Homemade fudge striped cookies taste like buttery shortbread dipped and drizzled with rich chocolate. Fresh and fun to make — tastier than store-bought!
Stir in flour and cornstarch the best you can, the mixture may be dry or crumbly at this point.
Beat in vegetable oil (up to 4 tablespoons) to provide enough moisture for the cookie dough to roll into a ball. Gather dough, with clean hands, into a ball then roll out onto a cookie sheet between two pieces of parchment paper. Dough should be about ⅛-¼ inch thick, or 10 inches by 13 inches. Chill in the fridge for 1 hour.
Preheat oven to 350℉.
Cut out cookies using a 3" cookie cutter, then cut out the center holes with a ½" cutter. You should have 12 cookies at this point. Roll the remainder of the dough ⅛-¼ inch thick and cut out about 4 more cookies.
Bake for 15 minutes, then let the cookies cool completely.
Melt chocolate and 1 tablespoon of oil in the microwave for about 1 minute, in 15-second intervals stirring each time just until fully melted. Dip the bottom of each cookie into the melted chocolate, one at a time, placing on parchment- or silicon-mat lined baking sheet, chocolate side up. Let cool completely, about 1 hour room temperature.
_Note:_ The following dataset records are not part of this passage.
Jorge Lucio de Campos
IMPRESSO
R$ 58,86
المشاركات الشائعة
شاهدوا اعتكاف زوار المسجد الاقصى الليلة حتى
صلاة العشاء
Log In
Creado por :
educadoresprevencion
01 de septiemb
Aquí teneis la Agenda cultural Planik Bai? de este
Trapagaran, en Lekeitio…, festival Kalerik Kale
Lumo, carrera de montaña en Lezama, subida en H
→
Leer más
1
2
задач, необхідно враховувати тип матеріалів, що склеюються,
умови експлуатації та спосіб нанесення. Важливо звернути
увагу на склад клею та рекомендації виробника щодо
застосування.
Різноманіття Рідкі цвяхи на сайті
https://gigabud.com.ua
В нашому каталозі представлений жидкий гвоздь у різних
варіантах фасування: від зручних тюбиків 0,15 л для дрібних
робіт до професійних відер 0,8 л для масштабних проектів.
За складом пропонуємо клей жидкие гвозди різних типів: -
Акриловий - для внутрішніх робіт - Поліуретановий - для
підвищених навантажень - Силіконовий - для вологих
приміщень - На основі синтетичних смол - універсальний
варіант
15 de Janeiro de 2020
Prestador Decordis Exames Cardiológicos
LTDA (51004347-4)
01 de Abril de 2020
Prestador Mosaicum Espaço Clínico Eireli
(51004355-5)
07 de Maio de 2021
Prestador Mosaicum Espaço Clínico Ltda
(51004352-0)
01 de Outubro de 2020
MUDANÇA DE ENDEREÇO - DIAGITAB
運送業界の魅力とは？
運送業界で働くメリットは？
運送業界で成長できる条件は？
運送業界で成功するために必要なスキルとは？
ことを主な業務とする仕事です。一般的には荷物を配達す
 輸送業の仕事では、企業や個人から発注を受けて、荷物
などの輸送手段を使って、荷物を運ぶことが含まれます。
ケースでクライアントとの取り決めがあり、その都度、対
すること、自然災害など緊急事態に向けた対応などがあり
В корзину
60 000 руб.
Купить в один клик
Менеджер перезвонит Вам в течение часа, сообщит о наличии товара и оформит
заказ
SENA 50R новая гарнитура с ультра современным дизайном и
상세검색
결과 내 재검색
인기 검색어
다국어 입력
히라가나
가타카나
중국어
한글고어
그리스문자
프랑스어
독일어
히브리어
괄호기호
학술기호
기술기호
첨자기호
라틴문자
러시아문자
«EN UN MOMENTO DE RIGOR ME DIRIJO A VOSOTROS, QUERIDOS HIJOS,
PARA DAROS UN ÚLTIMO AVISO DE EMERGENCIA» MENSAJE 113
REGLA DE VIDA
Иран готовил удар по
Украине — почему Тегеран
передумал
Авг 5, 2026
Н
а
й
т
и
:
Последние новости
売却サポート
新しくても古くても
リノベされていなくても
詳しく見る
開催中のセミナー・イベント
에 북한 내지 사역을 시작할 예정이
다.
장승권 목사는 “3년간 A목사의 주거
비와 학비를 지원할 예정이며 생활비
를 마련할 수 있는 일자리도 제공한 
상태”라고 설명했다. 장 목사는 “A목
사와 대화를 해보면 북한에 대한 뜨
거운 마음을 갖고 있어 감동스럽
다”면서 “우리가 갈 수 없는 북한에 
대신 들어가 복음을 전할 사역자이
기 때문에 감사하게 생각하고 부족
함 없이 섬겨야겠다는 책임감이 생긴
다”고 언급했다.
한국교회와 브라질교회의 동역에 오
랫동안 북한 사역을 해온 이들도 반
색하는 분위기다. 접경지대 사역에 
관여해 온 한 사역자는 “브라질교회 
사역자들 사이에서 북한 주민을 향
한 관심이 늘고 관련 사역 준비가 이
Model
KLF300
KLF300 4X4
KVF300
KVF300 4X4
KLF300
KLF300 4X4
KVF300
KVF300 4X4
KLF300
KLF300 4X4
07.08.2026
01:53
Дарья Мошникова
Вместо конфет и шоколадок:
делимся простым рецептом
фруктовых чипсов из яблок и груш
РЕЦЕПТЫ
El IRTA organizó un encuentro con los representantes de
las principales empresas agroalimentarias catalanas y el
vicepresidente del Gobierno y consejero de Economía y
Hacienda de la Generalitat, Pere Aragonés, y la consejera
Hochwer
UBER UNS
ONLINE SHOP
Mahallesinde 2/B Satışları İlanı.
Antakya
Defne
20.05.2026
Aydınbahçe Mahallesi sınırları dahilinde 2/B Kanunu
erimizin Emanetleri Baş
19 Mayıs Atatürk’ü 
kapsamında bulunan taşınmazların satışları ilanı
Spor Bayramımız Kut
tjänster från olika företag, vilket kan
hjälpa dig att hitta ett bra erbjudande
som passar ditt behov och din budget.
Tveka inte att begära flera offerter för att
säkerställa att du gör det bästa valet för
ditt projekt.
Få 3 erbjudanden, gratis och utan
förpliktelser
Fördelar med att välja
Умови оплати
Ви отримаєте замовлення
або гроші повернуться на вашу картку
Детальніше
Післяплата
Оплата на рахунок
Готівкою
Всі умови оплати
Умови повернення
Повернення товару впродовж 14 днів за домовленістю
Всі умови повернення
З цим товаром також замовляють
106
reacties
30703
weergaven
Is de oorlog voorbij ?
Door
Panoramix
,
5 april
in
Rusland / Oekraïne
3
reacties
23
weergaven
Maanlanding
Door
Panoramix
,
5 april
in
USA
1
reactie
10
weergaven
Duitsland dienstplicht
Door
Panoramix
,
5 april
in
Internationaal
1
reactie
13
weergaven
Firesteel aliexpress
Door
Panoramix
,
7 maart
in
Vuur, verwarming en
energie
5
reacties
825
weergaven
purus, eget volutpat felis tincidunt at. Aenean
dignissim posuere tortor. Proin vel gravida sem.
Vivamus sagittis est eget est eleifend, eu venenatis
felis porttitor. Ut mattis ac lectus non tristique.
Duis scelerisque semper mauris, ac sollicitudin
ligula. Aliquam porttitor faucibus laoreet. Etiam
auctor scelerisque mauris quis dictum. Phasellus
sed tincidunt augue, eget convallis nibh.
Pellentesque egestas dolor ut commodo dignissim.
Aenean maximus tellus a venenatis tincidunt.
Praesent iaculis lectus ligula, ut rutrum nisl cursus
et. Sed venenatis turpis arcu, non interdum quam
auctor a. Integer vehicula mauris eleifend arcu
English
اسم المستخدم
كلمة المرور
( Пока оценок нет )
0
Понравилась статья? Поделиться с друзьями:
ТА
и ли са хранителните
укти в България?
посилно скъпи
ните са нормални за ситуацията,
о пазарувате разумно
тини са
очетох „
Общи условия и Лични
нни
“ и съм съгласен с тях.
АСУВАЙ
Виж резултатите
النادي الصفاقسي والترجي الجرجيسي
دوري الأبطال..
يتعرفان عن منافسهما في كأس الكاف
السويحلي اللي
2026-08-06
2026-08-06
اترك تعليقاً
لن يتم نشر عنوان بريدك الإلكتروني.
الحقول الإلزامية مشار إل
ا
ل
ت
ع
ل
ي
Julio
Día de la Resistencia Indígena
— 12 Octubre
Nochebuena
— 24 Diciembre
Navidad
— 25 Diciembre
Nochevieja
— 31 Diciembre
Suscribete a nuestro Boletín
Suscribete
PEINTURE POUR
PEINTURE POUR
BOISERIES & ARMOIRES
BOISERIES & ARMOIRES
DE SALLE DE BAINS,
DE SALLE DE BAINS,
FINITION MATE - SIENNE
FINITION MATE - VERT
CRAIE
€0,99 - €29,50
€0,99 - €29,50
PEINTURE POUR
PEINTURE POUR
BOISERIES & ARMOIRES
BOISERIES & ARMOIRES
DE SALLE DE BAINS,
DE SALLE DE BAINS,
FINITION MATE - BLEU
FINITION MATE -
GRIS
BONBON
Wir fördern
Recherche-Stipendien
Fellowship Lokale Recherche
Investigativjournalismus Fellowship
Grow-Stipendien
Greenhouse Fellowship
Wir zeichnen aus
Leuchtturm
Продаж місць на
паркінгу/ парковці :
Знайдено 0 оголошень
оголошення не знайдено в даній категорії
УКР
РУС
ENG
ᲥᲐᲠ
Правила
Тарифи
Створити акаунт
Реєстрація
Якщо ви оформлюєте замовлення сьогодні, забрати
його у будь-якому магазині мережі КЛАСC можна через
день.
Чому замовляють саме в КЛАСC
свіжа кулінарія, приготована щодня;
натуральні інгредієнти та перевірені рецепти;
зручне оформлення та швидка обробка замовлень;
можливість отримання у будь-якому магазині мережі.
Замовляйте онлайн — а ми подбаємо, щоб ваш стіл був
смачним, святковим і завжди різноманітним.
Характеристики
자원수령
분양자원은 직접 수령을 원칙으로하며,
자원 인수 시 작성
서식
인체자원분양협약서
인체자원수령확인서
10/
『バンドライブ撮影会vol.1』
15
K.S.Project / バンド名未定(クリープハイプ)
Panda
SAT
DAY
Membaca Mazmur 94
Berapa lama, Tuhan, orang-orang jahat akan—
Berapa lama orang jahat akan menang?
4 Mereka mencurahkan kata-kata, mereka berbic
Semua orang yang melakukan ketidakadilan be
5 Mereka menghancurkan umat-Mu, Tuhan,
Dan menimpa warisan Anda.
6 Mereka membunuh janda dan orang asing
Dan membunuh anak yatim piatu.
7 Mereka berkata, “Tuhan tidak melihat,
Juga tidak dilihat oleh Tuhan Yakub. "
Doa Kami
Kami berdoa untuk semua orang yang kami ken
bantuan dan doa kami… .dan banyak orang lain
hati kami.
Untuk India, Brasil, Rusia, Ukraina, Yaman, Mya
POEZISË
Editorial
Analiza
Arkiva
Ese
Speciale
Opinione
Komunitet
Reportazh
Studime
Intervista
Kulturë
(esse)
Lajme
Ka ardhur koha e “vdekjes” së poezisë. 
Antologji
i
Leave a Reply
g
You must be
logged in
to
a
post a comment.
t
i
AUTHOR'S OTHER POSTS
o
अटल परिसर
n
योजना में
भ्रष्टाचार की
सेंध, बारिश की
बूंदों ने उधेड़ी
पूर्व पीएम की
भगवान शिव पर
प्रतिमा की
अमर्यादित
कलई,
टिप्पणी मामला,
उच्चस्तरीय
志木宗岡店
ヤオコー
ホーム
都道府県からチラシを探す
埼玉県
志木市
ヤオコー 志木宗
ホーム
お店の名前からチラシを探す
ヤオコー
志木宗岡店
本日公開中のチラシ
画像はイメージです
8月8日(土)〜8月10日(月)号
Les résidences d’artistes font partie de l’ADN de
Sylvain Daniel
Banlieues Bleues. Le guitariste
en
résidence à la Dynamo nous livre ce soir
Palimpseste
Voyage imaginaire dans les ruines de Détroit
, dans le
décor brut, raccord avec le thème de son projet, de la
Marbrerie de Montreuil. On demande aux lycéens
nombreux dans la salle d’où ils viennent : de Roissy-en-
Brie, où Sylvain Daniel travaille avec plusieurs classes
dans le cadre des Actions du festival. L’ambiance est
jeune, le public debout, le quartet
Once chocolate has set, flip cookies over and drizzle the rest of the chocolate onto the other side of the cookies, with a spoon, in a zig-zag manner. Let cool completely or until the chocolate has set, about 1hour room temperature then enjoy or store.
Notes
To speed up cool time, you can put the cookies in the fridge until chocolate has hardened.